• _Task statement_: In the entries below, every line with the string "declaraciones" is to be reported.

• _Records from a collection_:
-=-=-=-=-

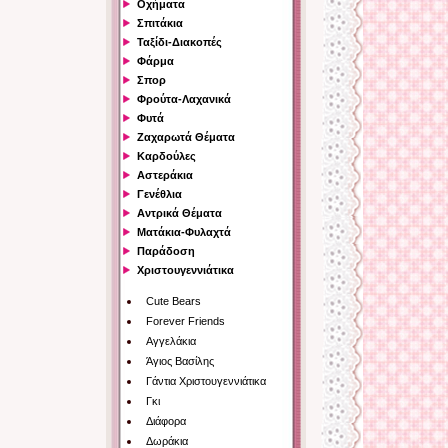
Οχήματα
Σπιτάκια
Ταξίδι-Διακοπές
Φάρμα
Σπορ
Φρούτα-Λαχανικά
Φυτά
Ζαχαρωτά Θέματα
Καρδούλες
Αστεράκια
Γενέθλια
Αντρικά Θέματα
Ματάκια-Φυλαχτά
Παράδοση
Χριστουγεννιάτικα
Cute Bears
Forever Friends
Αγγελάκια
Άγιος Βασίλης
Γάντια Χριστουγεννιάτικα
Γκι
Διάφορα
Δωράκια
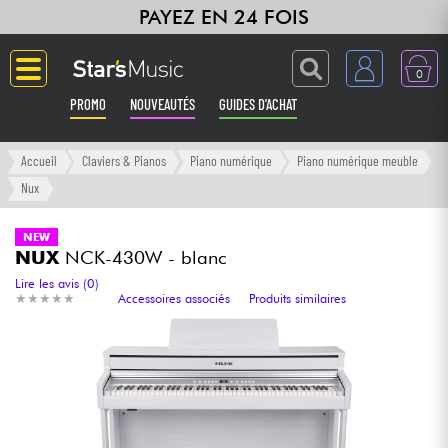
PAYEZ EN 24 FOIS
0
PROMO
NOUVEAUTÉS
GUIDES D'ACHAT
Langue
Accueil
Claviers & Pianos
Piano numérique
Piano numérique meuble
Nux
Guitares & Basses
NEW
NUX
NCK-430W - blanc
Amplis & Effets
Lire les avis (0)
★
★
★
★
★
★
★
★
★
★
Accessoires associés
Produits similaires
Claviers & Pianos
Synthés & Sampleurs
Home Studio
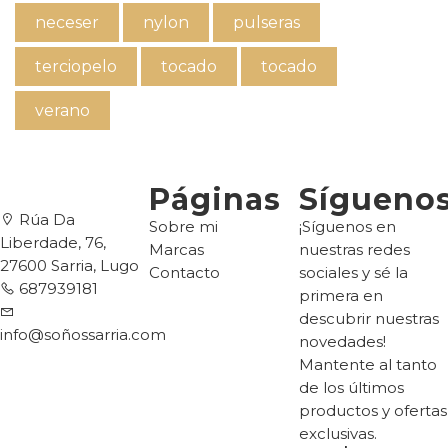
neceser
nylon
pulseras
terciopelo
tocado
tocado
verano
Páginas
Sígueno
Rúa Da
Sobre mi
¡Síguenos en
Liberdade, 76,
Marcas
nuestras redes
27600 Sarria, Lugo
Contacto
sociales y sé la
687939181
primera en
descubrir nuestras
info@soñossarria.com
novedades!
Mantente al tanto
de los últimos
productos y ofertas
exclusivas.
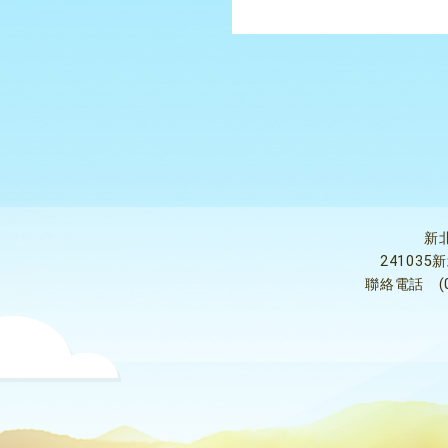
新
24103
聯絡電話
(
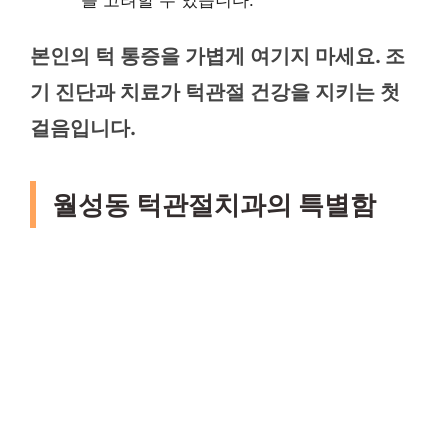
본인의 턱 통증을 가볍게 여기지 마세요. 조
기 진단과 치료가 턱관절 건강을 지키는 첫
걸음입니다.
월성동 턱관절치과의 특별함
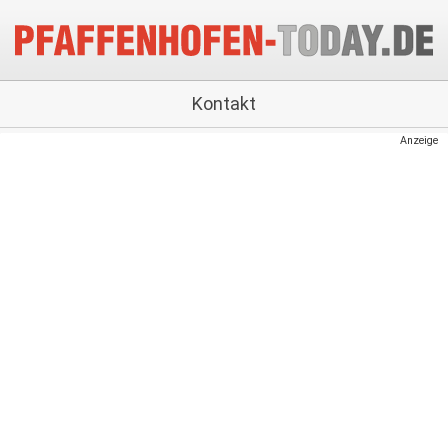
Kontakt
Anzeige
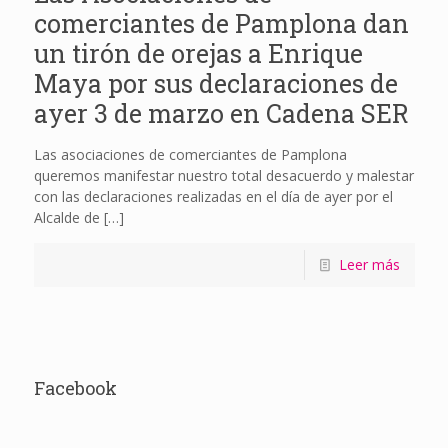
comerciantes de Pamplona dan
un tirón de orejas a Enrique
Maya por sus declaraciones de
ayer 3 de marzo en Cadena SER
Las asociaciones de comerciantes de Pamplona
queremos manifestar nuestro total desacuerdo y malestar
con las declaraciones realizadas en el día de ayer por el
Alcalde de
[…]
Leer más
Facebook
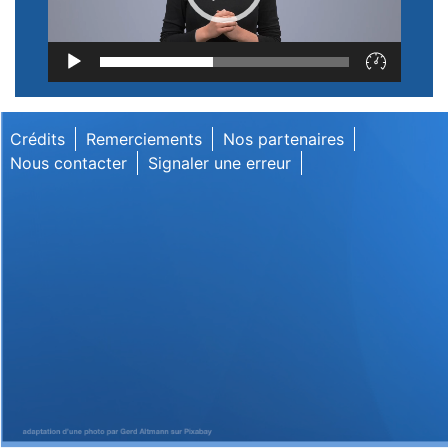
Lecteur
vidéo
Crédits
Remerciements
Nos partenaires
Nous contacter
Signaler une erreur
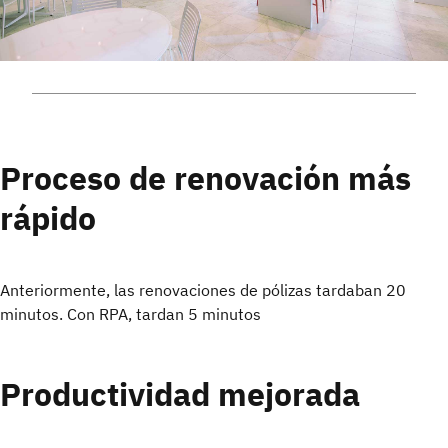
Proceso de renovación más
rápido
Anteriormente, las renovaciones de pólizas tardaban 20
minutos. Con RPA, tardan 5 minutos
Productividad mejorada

-=-=-=-=-

• _Response to the task_:
Maya por sus declaraciones de
con las declaraciones realizadas en el día de ayer por el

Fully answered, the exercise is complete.